Estamos em 1870 e Napoleão III (sobrinho de Bonaparte) ocupa o trono há praticamente duas décadas. Paris é a capital incontestada da Europa culta, rica, elegante e sofisticada. Mas o prestígio de Napoleão III está em rápido declínio.
Há uma nova potência em ascensão, a Prússia de Bismarck. Quando o trono de Espanha fica vago em 1868, a Prússia apresenta o seu candidato, o que os franceses consideram um insulto. A Prússia acaba por retirar a candidatura, mas os franceses exigem mais garantias, algo que os prussianos não estão dispostos a conceder.
Confiante na superioridade da França, Napoleão III declara guerra à Prússia. Sucede que esta última tinha passado por um recente processo de modernização, industrialização e militarização. Os primeiros confrontos mostraram que estava mais bem preparada do que se pensava. Num volte-face que pareceria impensável meses antes, o exército prussiano triunfa na batalha de Sedan e começa a marchar em direção a Paris. Napoleão III, que declarara a guerra em grande medida para se consolidar a nível interno, vê-se forçado a abdicar, sendo nomeando um novo governo de defesa nacional, liderado por um republicano moderado.
Ainda só falei de política e guerra. Mas os grandes protagonistas deste livro são os artistas. Em lugar de destaque, o sedutor Édouard Manet, que combateu na guerra Franco-Prussiana, e a sua amiga Berthe Morrisot, que ficou em Paris a enlanguescer durante o cerco.

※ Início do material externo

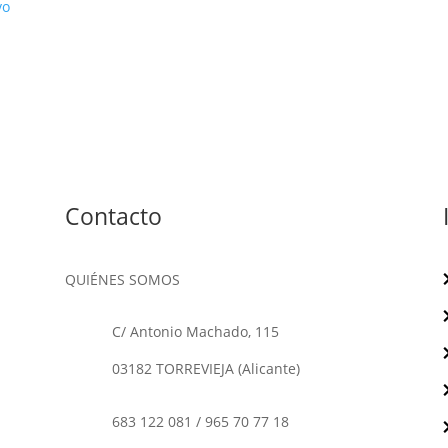
vo
Contacto
QUIÉNES SOMOS
C/ Antonio Machado, 115
03182 TORREVIEJA (Alicante)
683 122 081
/
965 70 77 18
o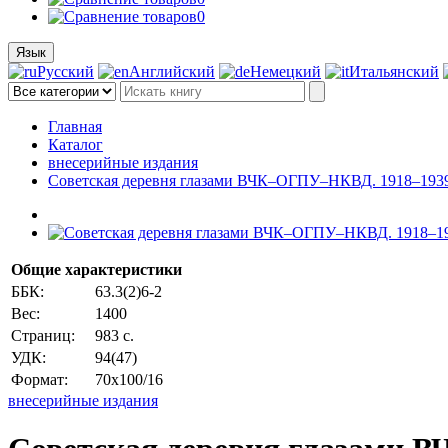
0
Язык
Русский
Английский
Немецкий
Итальянский
Главная
Каталог
внесерийные издания
Советская деревня глазами ВЧК–ОГПУ–НКВД. 1918–1939. Д
Общие характеристики
ББК:
63.3(2)6-2
Вес:
1400
Страниц:
983 с.
УДК:
94(47)
Формат:
70x100/16
внесерийные издания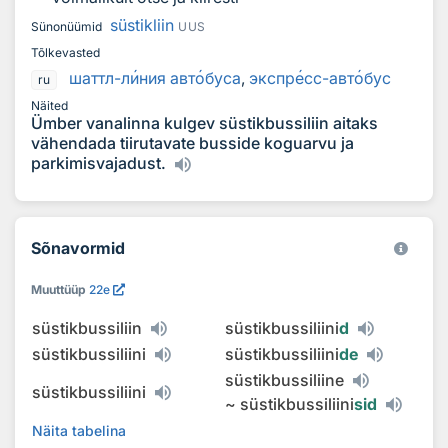
süstikliin
Sünonüümid
UUS
Tõlkevasted
шаттл-л
и
ния авт
о
буса
,
экспр
е
сс-авт
о
бус
ru
Näited
Ümber vanalinna kulgev süstikbussiliin aitaks
vähendada tiirutavate busside koguarvu ja
parkimisvajadust.
Sõnavormid
Muuttüüp
22e
süstikbussiliin
süstikbussiliini
d
süstikbussiliini
süstikbussiliini
de
süstikbussiliine
süstikbussiliini
~
süstikbussiliini
sid
Näita tabelina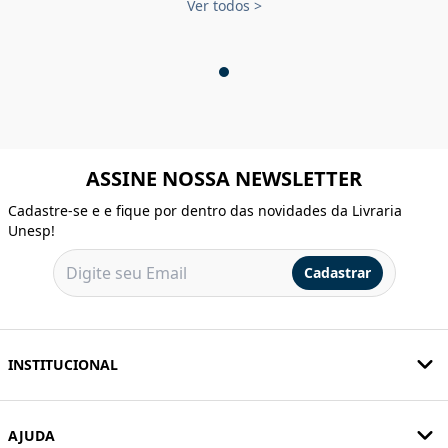
Ver todos
>
ASSINE NOSSA NEWSLETTER
Cadastre-se e e fique por dentro das novidades da Livraria
Unesp!
Cadastrar
INSTITUCIONAL
AJUDA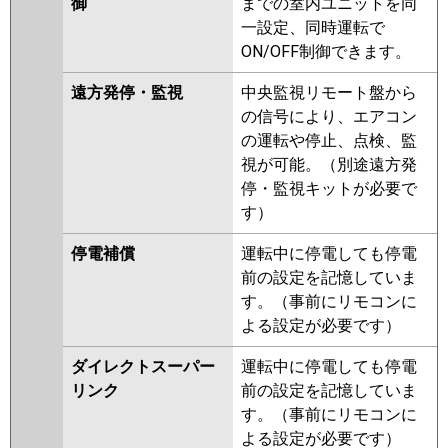
御
までの室内ユニットを同
一設定、同時運転で
ON/OFF制御できます。
遠方発停・監視
中央監視リモート盤から
の信号により、エアコン
の運転や停止、点検、監
視が可能。（別途遠方発
停・監視キットが必要で
す）
停電補償
運転中に停電しても停電
前の設定を記憶していま
す。（事前にリモコンに
よる設定が必要です）
ダイレクトスーパー
運転中に停電しても停電
リンク
前の設定を記憶していま
す。（事前にリモコンに
よる設定が必要です）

As cartas destes para as respetivas famílias mostram bem as provações sofridas pelas classes privilegiadas durante aquele período. O frio no inverno de 1870-1871 bateu recordes. Aliado à escassez de comida e às epidemias, fez estragos entre a população. O desespero levou ao abate dos cavalos e dos animais do jardim zoológico, incluindo dois elefantes gémeos que faziam as delícias das crianças. Uma testemunha que provou a carne dos paquidermes descreveu-a como «rija, áspera e oleosa».
Outra figura proeminente de Paris in Ruins é o fotógrafo Nadar (em cujo estúdio viria a ser organizada a primeira exposição impressionista, em 1874), aqui no papel de balonista. Foi por sua iniciativa que se iniciou o serviço postal feito com balões de ar quente lançados de Montmartre, que conseguiam romper o cerco prussiano carregados com cartas dos parisienses sitiados.
E, por fim, não devemos esquecer o pintor Frédéric Bazille, também ele proveniente de uma família abastada, amigo de Manet e protetor de Monet (que estava sempre com falta de dinheiro). Do alto do seu 1,88 m., Bazille dava nas vistas. Podia perfeitamente ter-se recolhido na propriedade da família no Sul de França, onde se produzia vinho, mas decidiu alistar-se. Um amigo disse que era louco. «A 28 de Novembro, Bazille foi promovido ao posto de primeiro-sargento, declarando, em resposta a um brinde de felicitação: ‘Sei que não vou ser morto; ainda tenho muitas coisas para fazer na vida’», escreve Smee. E tinha. Pertencia ao grupo de artistas, liderado por Manet, apostado em renovar a aborrecida arte académica dos Salons. Mas no dia seguinte ao brinde, enquanto avisava um grupo de civis que estavam perigosamente perto da linha de fogo inimigo, expôs-se demasiado e foi mortalmente atingido.